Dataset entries
==================================================
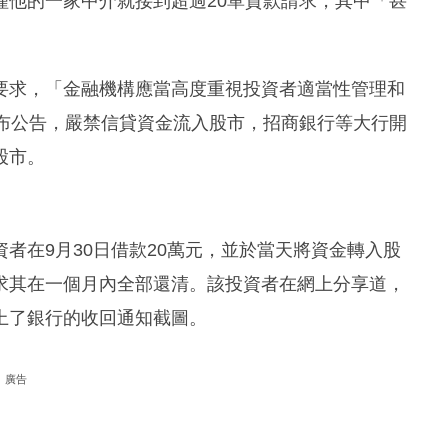
僅他的一家中介就接到超過20單貸款請求，其中「甚
要求，「金融機構應當高度重視投資者適當性管理和
發布公告，嚴禁信貸資金流入股市，招商銀行等大行開
股市。
者在9月30日借款20萬元，並於當天將資金轉入股
求其在一個月內全部還清。該投資者在網上分享道，
上了銀行的收回通知截圖。
廣告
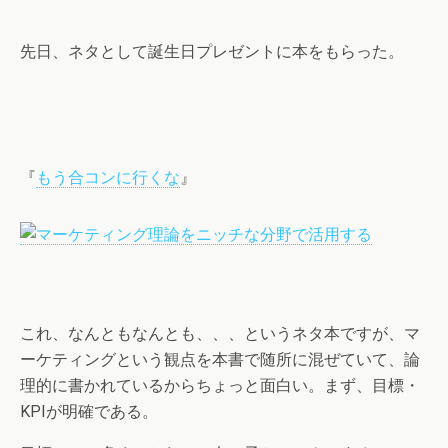
先日、ネタとして誕生日プレゼントに本をもらった。
『
もう合コンに行くな
』
これ、なんともなんとも、、、というネタ本ですが、マ
ーケティングという観点を本書で随所に混ぜていて、論
理的に書かれているからちょっと面白い。まず、目標・
KPIが明確である。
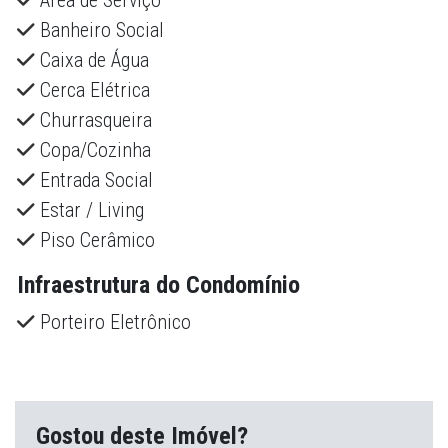
Área de Serviço
Banheiro Social
Caixa de Água
Cerca Elétrica
Churrasqueira
Copa/Cozinha
Entrada Social
Estar / Living
Piso Cerâmico
Infraestrutura do Condomínio
Porteiro Eletrônico
Gostou deste Imóvel?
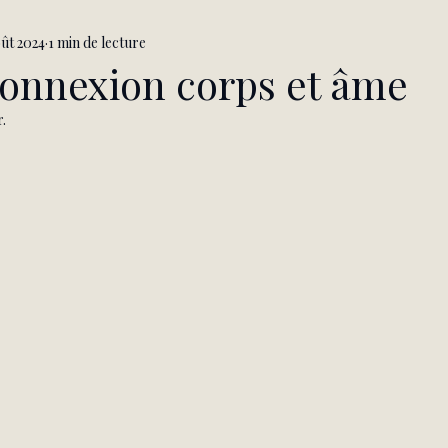
oût 2024
1 min de lecture
connexion corps et âme
r.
==================================================
→ **Exercise prompt**
An exact transcription of all the entries is required, without the pictures.

→ **Worked solution**
僅他的一家中介就接到超過20單貸款請求，其中「甚
要求，「金融機構應當高度重視投資者適當性管理和
發布公告，嚴禁信貸資金流入股市，招商銀行等大行開
股市。
者在9月30日借款20萬元，並於當天將資金轉入股
求其在一個月內全部還清。該投資者在網上分享道，
上了銀行的收回通知截圖。
廣告
先日、ネタとして誕生日プレゼントに本をもらった。
『
もう合コンに行くな
』
これ、なんともなんとも、、、というネタ本ですが、マ
ーケティングという観点を本書で随所に混ぜていて、論
理的に書かれているからちょっと面白い。まず、目標・
KPIが明確である。
Área de Serviço
Banheiro Social
Caixa de Água
Cerca Elétrica
Churrasqueira
Copa/Cozinha
Entrada Social
Estar / Living
Piso Cerâmico
Infraestrutura do Condomínio
Porteiro Eletrônico
Gostou deste Imóvel?
oût 2024
1 min de lecture
connexion corps et âme
r.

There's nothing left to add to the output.